Dressel v. Anderson
This text of 364 S.W.2d 484 (Dressel v. Anderson) is published on Counsel Stack Legal Research, covering Court of Appeals of Texas primary law. Counsel Stack provides free access to over 12 million legal documents including statutes, case law, regulations, and constitutions.
Opinion
This is an action for damages by plaintiffs-appellants, Mrs. Grace Dressell and husband, William V. Dressell, against defendants-appellees, Mrs. Lois Anderson and husband, K. A. Anderson, as the result of a collision that occurred in Anderson County on April 28, 1961, between the son of appellants and the appellee, Mrs. Lois Anderson.
The case started to trial before the court, without a jury, and the plaintiffs-appellants called the defendant-appellee, Mrs. Lois Anderson, as a witness. They did not call her as an adverse witness, but apparently relied upon the provisions of Rule 182, Vernon’s Ann.Tex. Rules Civil Procedure. At the conclusion of her testimony, the appellees moved for a judgment. The appellants objected and notified the court that they had seven more witnesses they wished to use, but the court went ahead and entered a judgment. The appellants have perfected their appeal and bring forward seven points of error.
Without discussing the various points, it seems that justice demands that this case be reversed and remanded to the trial court. 4 T.J.2d 502, Sec. 901; Victory et al. v. Hamilton et al., 127 Tex. 203, 91 S.W.2d 697, op. approved by the Sup.Ct; 41-b T.J. 61, Sec. 37; 41-b T.J. 136, Sec. 105.

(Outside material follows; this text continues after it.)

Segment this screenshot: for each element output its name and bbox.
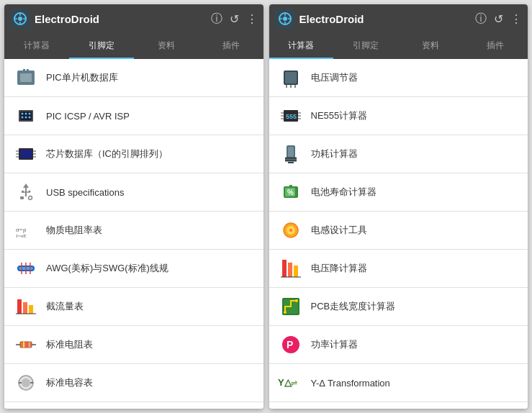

In Willingham v. Kindy (Tex.Civ.App.), 203 S.W.2d 991, N.W.H., where a deposition of an adverse party was offered in evidence, it was unnecessary for them to state that it was offered under the provisions of Rule 182, which would have been a useless formality. In Mundy et ux. v. Stiles (Tex.Civ.App.), 257 S.W.2d 750, W.R., N.R.E., the court held that positive testimony, standing alone, would not support a directed verdict, and reversed and remanded the cause.
There were affidavits filed in support of a motion for new trial that would create a fact issue.
The case must be reversed and remanded to the trial court in order to serve the ends of justice. 4 T.J.2d 502, Sec. 900; Southern Pine Lumber Company v. Hart, 161 Tex. 357, 340 S.W.2d 775; D. C. Hall Transport, Inc., v. Hard, Tex.Civ.App., 355 S.W.2d 257, err. ref., n. r. e.
The judgment of the trial court is reversed and the case is remanded.